L'insegnamento di Fulvio Villa



C’era davvero tanta gente, martedì scorso, due gennaio, al funerale di Fulvio Villa. Talmente tanta che la chiesa di Santa Maria Goretti, a Roma, seppure assai capiente, era letteralmente stipata. Centinaia di persone, la maggior parte delle quali unite tra loro, unite a Fulvio, dal filo sottile dell’atletica. Un legame che spesso pare esile (“che sarà mai, lo sport?”, senti dire in giro), e che invece, in occasioni come queste, scopri praticamente indissolubile. Un marchio. Tecnici, atleti di successo e non, ex atleti, dirigenti: tutti lì, in silenzio. Dolore, sorpresa (molti hanno saputo solo all’ultimo della malattia) per la scomparsa di un giovane uomo nel pieno della vita; per alcuni il parente, per altri l’amico, o l’allenatore, o il compagno di fatiche. Per tutti però figura emblematica, capace di fungere – non è la solita retorica di circostanza – da vero e proprio esempio, messo lì, sotto gli occhi, tutti i giorni: per il modo sempre pacato di porsi nei confronti degli altri, del lavoro, dell’atletica stessa, del filo già citato.
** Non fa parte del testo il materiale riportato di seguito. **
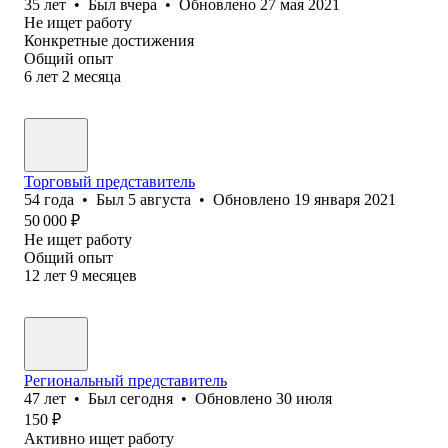
35
лет
•
Был
вчера
•
Обновлено
27 мая 2021
Не ищет работу
Конкретные достижения
Общий опыт
6
лет
2
месяца
Торговый представитель
54
года
•
Был
5 августа
•
Обновлено
19 января 2021
50 000
₽
Не ищет работу
Общий опыт
12
лет
9
месяцев
Региональный представитель
47
лет
•
Был
сегодня
•
Обновлено
30 июля
150
₽
Активно ищет работу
La storia personale di Fulvio Villa è emblematica di come si possa trasformare l'impegno nello sport, nell’atletica, in qualcosa di più di una semplice manifestazione della propria passione; e per questo merita di essere sottolineata, ricordata anche a chi non lo conosceva. Siamo abituati ad applaudire chi taglia per primo il traguardo, o chi lancia o salta più degli altri. Ne esaltiamo l’eccezionalità, l’unicità del gesto. Finiamo però per considerare normali, quando invece non lo sono affatto (meglio: non lo sono più), la dedizione quotidiana, la voglia di coinvolgere, la capacità di ascoltare, di mettersi a disposizione dei più giovani. Fulvio in questo è stato un maestro, a giudizio di tutti. Lui semplicemente c’era, potevi contare sul suo impegno. Alla Farnesina, ai Marmi, talvolta all’Acqua Acetosa. Era lì. Il fatto poi che sia stato per anni il fiduciario tecnico del CR Lazio, che si sia inventato le carriere sportive di tanti (soprattutto, ma non solo, marciatori), che sia stato organizzatore, dirigente, insegnante, è secondario. Conta soprattutto l’aver lavorato, sodo, per gli altri. L’insegnamento che una vita spesa così è capace di impartire, vale, per utilizzare parametri a noi consoni, quanto una medaglia olimpica. Anzi, diciamolo: qualcosa in più. m.s.